TASK STATEMENT →
What you return should match the data below exactly, with no pictures in it.

DATA EXTRACT →
● ● ● ● ● ● ●

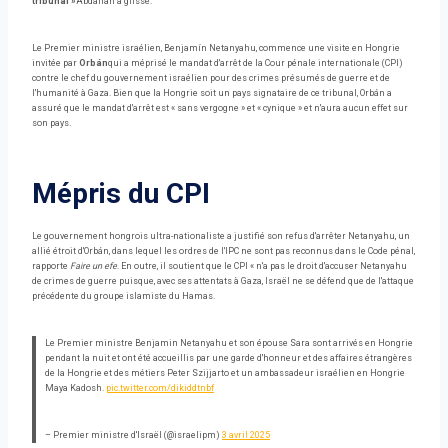
tribunal »
Abdallah a glissé.
Le Premier ministre israélien, Benjamín Netanyahu, commence une visite en Hongrie
invitée par
Orbán
qui a méprisé le mandat d'arrêt de la Cour pénale internationale (CPI)
contre le chef du gouvernement israélien pour des crimes présumés de guerre et de
l'humanité à Gaza. Bien que la Hongrie soit un pays signataire de ce tribunal, Orbán a
assuré que le mandat d'arrêt est « sans vergogne » et « cynique » et n'aura aucun effet sur
son pays.
Mépris du CPI
Le gouvernement hongrois ultra-nationaliste a justifié son refus d'arrêter Netanyahu, un
allié étroit d'Orbán, dans lequel les ordres de l'IPC ne sont pas reconnus dans le Code pénal,
rapporte
Faire un efe
. En outre, il soutient que le CPI « n'a pas le droit d'accuser Netanyahu
de crimes de guerre puisque, avec ses attentats à Gaza, Israël ne se défend que de l'attaque
précédente du groupe islamiste du Hamas.
Le Premier ministre Benjamin Netanyahu et son épouse Sara sont arrivés en Hongrie
pendant la nuit et ont été accueillis par une garde d'honneur et des affaires étrangères
de la Hongrie et des métiers Peter Szijjarto et un ambassadeur israélien en Hongrie
Maya Kadosh.
pic.twitter.com/dikiddtnbf
– Premier ministre d'Israël (@israelipm)
3 avril 2025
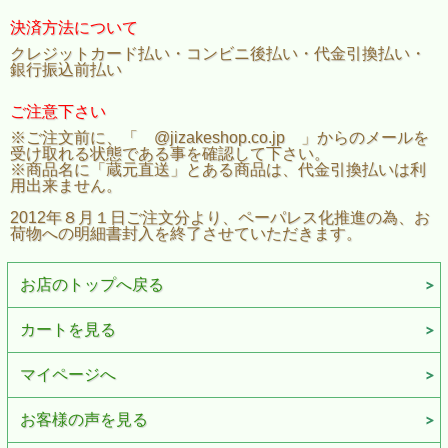
決済方法について
クレジットカード払い・コンビニ後払い・代金引換払い・
銀行振込前払い
ご注意下さい
※ご注文前に、「 @jizakeshop.co.jp 」からのメールを
受け取れる状態である事を確認して下さい。
※商品名に「蔵元直送」とある商品は、代金引換払いは利
用出来ません。
2012年８月１日ご注文分より、ペーパレス化推進の為、お
荷物への明細書封入を終了させていただきます。
お店のトップへ戻る
カートを見る
マイページへ
お客様の声を見る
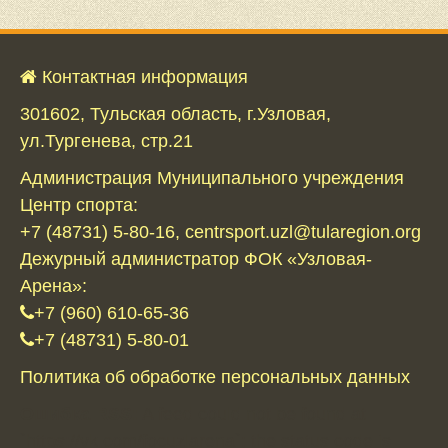
Контактная информация
301602, Тульская область, г.Узловая,
ул.Тургенева, стр.21
Администрация Муниципального учреждения
Центр спорта:
+7 (48731) 5-80-16, centrsport.uzl@tularegion.org
Дежурный администратор ФОК «Узловая-
Арена»:
+7 (960) 610-65-36
+7 (48731) 5-80-01
Политика об обработке персональных данных
Ошибка RSS:
A feed could not be found at
`https://vk.com/focuzlarena`; the status code is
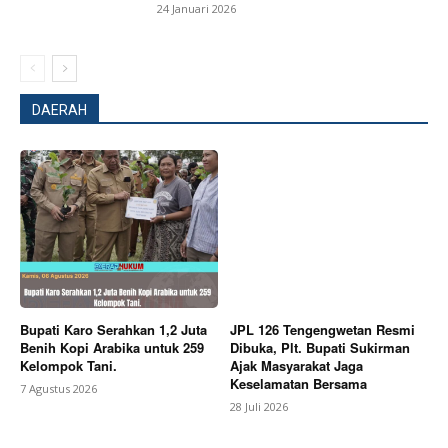
24 Januari 2026
DAERAH
Bupati Karo Serahkan 1,2 Juta
JPL 126 Tengengwetan Resmi
Benih Kopi Arabika untuk 259
Dibuka, Plt. Bupati Sukirman
Kelompok Tani.
Ajak Masyarakat Jaga
Keselamatan Bersama
7 Agustus 2026
28 Juli 2026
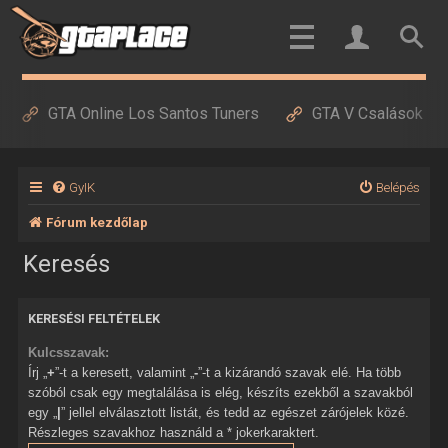
GTA Online Los Santos Tuners
GTA V Csalások
GyIK
Belépés
Fórum kezdőlap
Keresés
KERESÉSI FELTÉTELEK
Kulcsszavak:
Írj „
+
”-t a keresett, valamint „
-
”-t a kizárandó szavak elé. Ha több
szóból csak egy megtalálása is elég, készíts ezekből a szavakból
egy „
|
” jellel elválasztott listát, és tedd az egészet zárójelek közé.
Részleges szavakhoz használd a * jokerkaraktert.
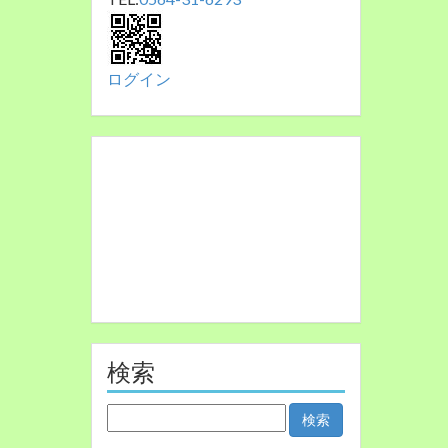
ログイン
検索
検
索:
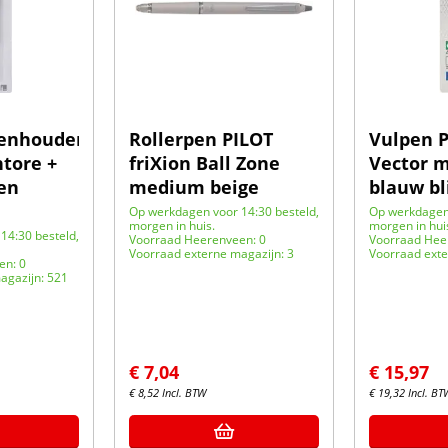
tenhouder
Rollerpen PILOT
Vulpen 
tore +
friXion Ball Zone
Vector 
ten
medium beige
blauw bl
Op werkdagen voor 14:30 besteld,
Op werkdagen 
morgen in huis.
morgen in hui
14:30 besteld,
Voorraad Heerenveen: 0
Voorraad Hee
Voorraad externe magazijn: 3
Voorraad exte
en: 0
agazijn: 521
€
7,04
€
15,97
€
8,52
Incl. BTW
€
19,32
Incl. BT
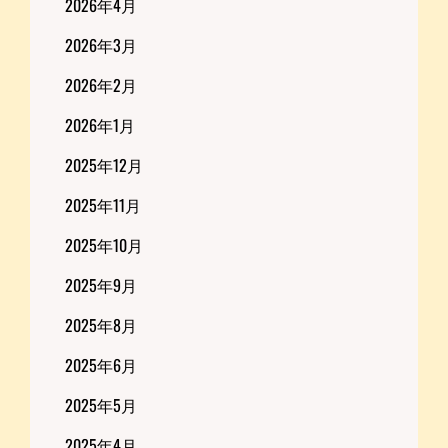
2026年4月
2026年3月
2026年2月
2026年1月
2025年12月
2025年11月
2025年10月
2025年9月
2025年8月
2025年6月
2025年5月
2025年4月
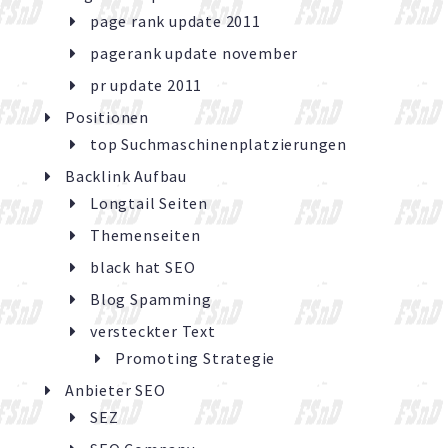
page rank update 2011
pagerank update november
pr update 2011
Positionen
top Suchmaschinenplatzierungen
Backlink Aufbau
Longtail Seiten
Themenseiten
black hat SEO
Blog Spamming
versteckter Text
Promoting Strategie
Anbieter SEO
SEZ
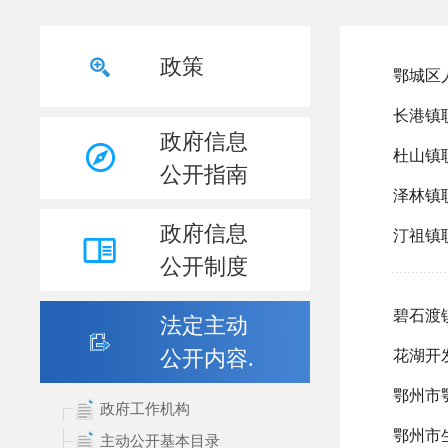
政策
政府信息
公开指南
政府信息
公开制度
法定主动
公开内容.
政府工作机构
主动公开基本目录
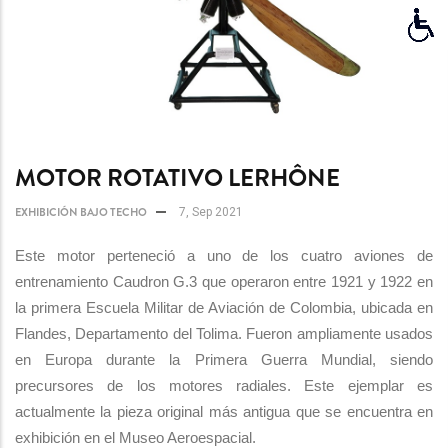
MOTOR ROTATIVO LERHÔNE
EXHIBICIÓN BAJO TECHO
7, Sep 2021
Este motor perteneció a uno de los cuatro aviones de
entrenamiento Caudron G.3 que operaron entre 1921 y 1922 en
la primera Escuela Militar de Aviación de Colombia, ubicada en
Flandes, Departamento del Tolima. Fueron ampliamente usados
en Europa durante la Primera Guerra Mundial, siendo
precursores de los motores radiales. Este ejemplar es
actualmente la pieza original más antigua que se encuentra en
exhibición en el Museo Aeroespacial.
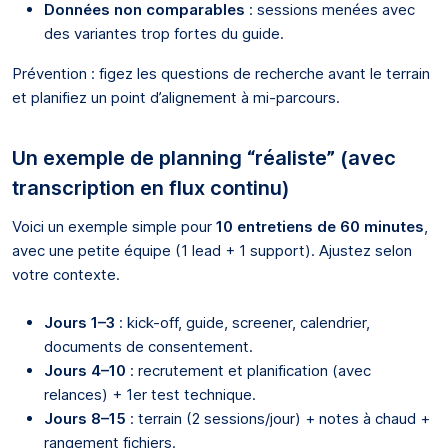
Données non comparables
: sessions menées avec
des variantes trop fortes du guide.
Prévention : figez les questions de recherche avant le terrain
et planifiez un point d’alignement à mi-parcours.
Un exemple de planning “réaliste” (avec
transcription en flux continu)
Voici un exemple simple pour
10 entretiens de 60 minutes
,
avec une petite équipe (1 lead + 1 support). Ajustez selon
votre contexte.
Jours 1–3
: kick-off, guide, screener, calendrier,
documents de consentement.
Jours 4–10
: recrutement et planification (avec
relances) + 1er test technique.
Jours 8–15
: terrain (2 sessions/jour) + notes à chaud +
rangement fichiers.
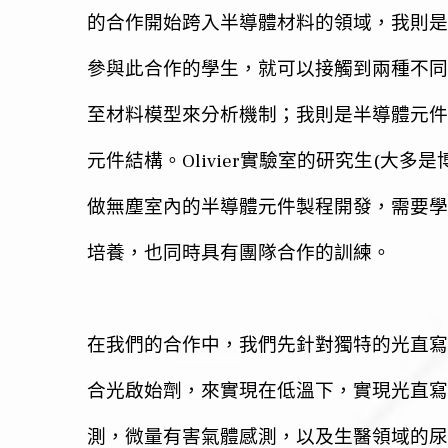
的合作開始跨入半導體材料的領域，我則是
參與此合作的學生，就可以接觸到兩種不同
至材料模型來分析機制；我則是半導體元件
Olivier
(
元件結構。
實驗室的研究生
大多是
做無塵室內的半導體元件製程開發，需要學
培養，也同時具有團隊合作的訓練。
在我們的合作中，我們先針對獨特的光直寫
合光啟始劑，來實現在低溫下，實現光直寫
測，微量有害氣體感測，以及生醫領域的尿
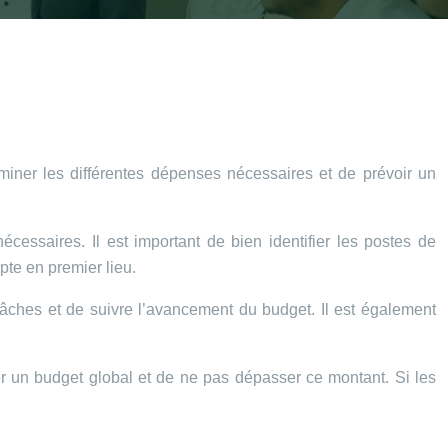
miner les différentes dépenses nécessaires et de prévoir un
cessaires. Il est important de bien identifier les postes de
pte en premier lieu.
 tâches et de suivre l’avancement du budget. Il est également
xer un budget global et de ne pas dépasser ce montant. Si les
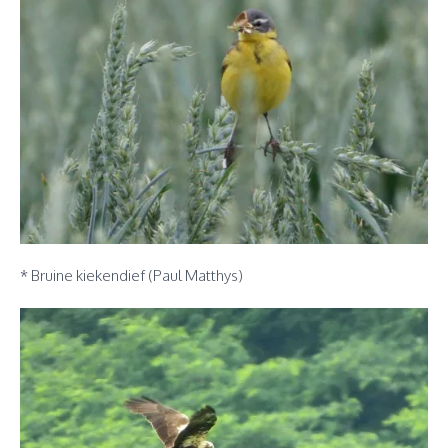
* Bruine kiekendief (Paul Matthys)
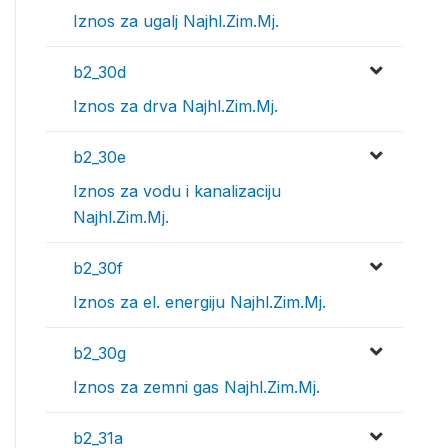
Iznos za ugalj Najhl.Zim.Mj.
b2_30d
Iznos za drva Najhl.Zim.Mj.
b2_30e
Iznos za vodu i kanalizaciju
Najhl.Zim.Mj.
b2_30f
Iznos za el. energiju Najhl.Zim.Mj.
b2_30g
Iznos za zemni gas Najhl.Zim.Mj.
b2_31a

● ● ● ● ● ● ●

YOUR SOLUTION →
tribunal »
Abdallah a glissé.
Le Premier ministre israélien, Benjamín Netanyahu, commence une visite en Hongrie
invitée par
Orbán
qui a méprisé le mandat d'arrêt de la Cour pénale internationale (CPI)
contre le chef du gouvernement israélien pour des crimes présumés de guerre et de
l'humanité à Gaza. Bien que la Hongrie soit un pays signataire de ce tribunal, Orbán a
assuré que le mandat d'arrêt est « sans vergogne » et « cynique » et n'aura aucun effet sur
son pays.
Mépris du CPI
Le gouvernement hongrois ultra-nationaliste a justifié son refus d'arrêter Netanyahu, un
allié étroit d'Orbán, dans lequel les ordres de l'IPC ne sont pas reconnus dans le Code pénal,
rapporte
Faire un efe
. En outre, il soutient que le CPI « n'a pas le droit d'accuser Netanyahu
de crimes de guerre puisque, avec ses attentats à Gaza, Israël ne se défend que de l'attaque
précédente du groupe islamiste du Hamas.
Le Premier ministre Benjamin Netanyahu et son épouse Sara sont arrivés en Hongrie
pendant la nuit et ont été accueillis par une garde d'honneur et des affaires étrangères
de la Hongrie et des métiers Peter Szijjarto et un ambassadeur israélien en Hongrie
Maya Kadosh.
pic.twitter.com/dikiddtnbf
– Premier ministre d'Israël (@israelipm)
3 avril 2025
決済方法について
クレジットカード払い・コンビニ後払い・代金引換払い・
銀行振込前払い
ご注意下さい
※ご注文前に、「 @jizakeshop.co.jp 」からのメールを
受け取れる状態である事を確認して下さい。
※商品名に「蔵元直送」とある商品は、代金引換払いは利
用出来ません。
2012年８月１日ご注文分より、ペーパレス化推進の為、お
荷物への明細書封入を終了させていただきます。
お店のトップへ戻る
カートを見る
マイページへ
お客様の声を見る
Контактная информация
301602, Тульская область, г.Узловая,
ул.Тургенева, стр.21
Администрация Муниципального учреждения
Центр спорта:
+7 (48731) 5-80-16, centrsport.uzl@tularegion.org
Дежурный администратор ФОК «Узловая-
Арена»:
+7 (960) 610-65-36
+7 (48731) 5-80-01
Политика об обработке персональных данных
Ошибка RSS:
A feed could not be found at
`https://vk.com/focuzlarena`; the status code is
24 Januari 2026
DAERAH
Bupati Karo Serahkan 1,2 Juta
JPL 126 Tengengwetan Resmi
Benih Kopi Arabika untuk 259
Dibuka, Plt. Bupati Sukirman
Kelompok Tani.
Ajak Masyarakat Jaga
Keselamatan Bersama
7 Agustus 2026
28 Juli 2026
GTA Online Los Santos Tuners
GTA V Csalások
GyIK
Belépés
Fórum kezdőlap
Keresés
KERESÉSI FELTÉTELEK
Kulcsszavak:
Írj „
+
”-t a keresett, valamint „
-
”-t a kizárandó szavak elé. Ha több
szóból csak egy megtalálása is elég, készíts ezekből a szavakból
egy „
|
” jellel elválasztott listát, és tedd az egészet zárójelek közé.
Részleges szavakhoz használd a * jokerkaraktert.
ログイン
検索
検
索:
tenhouder
Rollerpen PILOT
Vulpen 
tore +
friXion Ball Zone
Vector 
ten
medium beige
blauw bl
Op werkdagen voor 14:30 besteld,
Op werkdagen 
morgen in huis.
morgen in hui
14:30 besteld,
Voorraad Heerenveen: 0
Voorraad Hee
Voorraad externe magazijn: 3
Voorraad exte
en: 0
agazijn: 521
€
7,04
€
15,97
€
8,52
Incl. BTW
€
19,32
Incl. BT
2026年4月
2026年3月
2026年2月
2026年1月
2025年12月
2025年11月
2025年10月
2025年9月
2025年8月
2025年6月
2025年5月
2025年4月
page rank update 2011
pagerank update november
pr update 2011
Positionen
top Suchmaschinenplatzierungen
Backlink Aufbau
Longtail Seiten
Themenseiten
black hat SEO
Blog Spamming
versteckter Text
Promoting Strategie
Anbieter SEO
SEZ
政策
政府信息
公开指南
政府信息
公开制度
法定主动
公开内容.
政府工作机构
主动公开基本目录
MOTOR ROTATIVO LERHÔNE
EXHIBICIÓN BAJO TECHO
7, Sep 2021
Este motor perteneció a uno de los cuatro aviones de
entrenamiento Caudron G.3 que operaron entre 1921 y 1922 en
la primera Escuela Militar de Aviación de Colombia, ubicada en
Flandes, Departamento del Tolima. Fueron ampliamente usados
en Europa durante la Primera Guerra Mundial, siendo
precursores de los motores radiales. Este ejemplar es
actualmente la pieza original más antigua que se encuentra en
exhibición en el Museo Aeroespacial.
Données non comparables
: sessions menées avec
des variantes trop fortes du guide.
Prévention : figez les questions de recherche avant le terrain
et planifiez un point d’alignement à mi-parcours.
Un exemple de planning “réaliste” (avec
transcription en flux continu)
Voici un exemple simple pour
10 entretiens de 60 minutes
,
avec une petite équipe (1 lead + 1 support). Ajustez selon
votre contexte.
Jours 1–3
: kick-off, guide, screener, calendrier,
documents de consentement.
Jours 4–10
: recrutement et planification (avec
relances) + 1er test technique.
Jours 8–15
: terrain (2 sessions/jour) + notes à chaud +
rangement fichiers.
的合作開始跨入半導體材料的領域，我則是
參與此合作的學生，就可以接觸到兩種不同
至材料模型來分析機制；我則是半導體元件
Olivier
(
元件結構。
實驗室的研究生
大多是
做無塵室內的半導體元件製程開發，需要學
培養，也同時具有團隊合作的訓練。
在我們的合作中，我們先針對獨特的光直寫
合光啟始劑，來實現在低溫下，實現光直寫
測，微量有害氣體感測，以及生醫領域的尿
miner les différentes dépenses nécessaires et de prévoir un
cessaires. Il est important de bien identifier les postes de
pte en premier lieu.
 tâches et de suivre l’avancement du budget. Il est également
xer un budget global et de ne pas dépasser ce montant. Si les
* Bruine kiekendief (Paul Matthys)
Iznos za ugalj Najhl.Zim.Mj.
b2_30d
Iznos za drva Najhl.Zim.Mj.
b2_30e
Iznos za vodu i kanalizaciju
Najhl.Zim.Mj.
b2_30f
Iznos za el. energiju Najhl.Zim.Mj.
b2_30g
Iznos za zemni gas Najhl.Zim.Mj.
b2_31a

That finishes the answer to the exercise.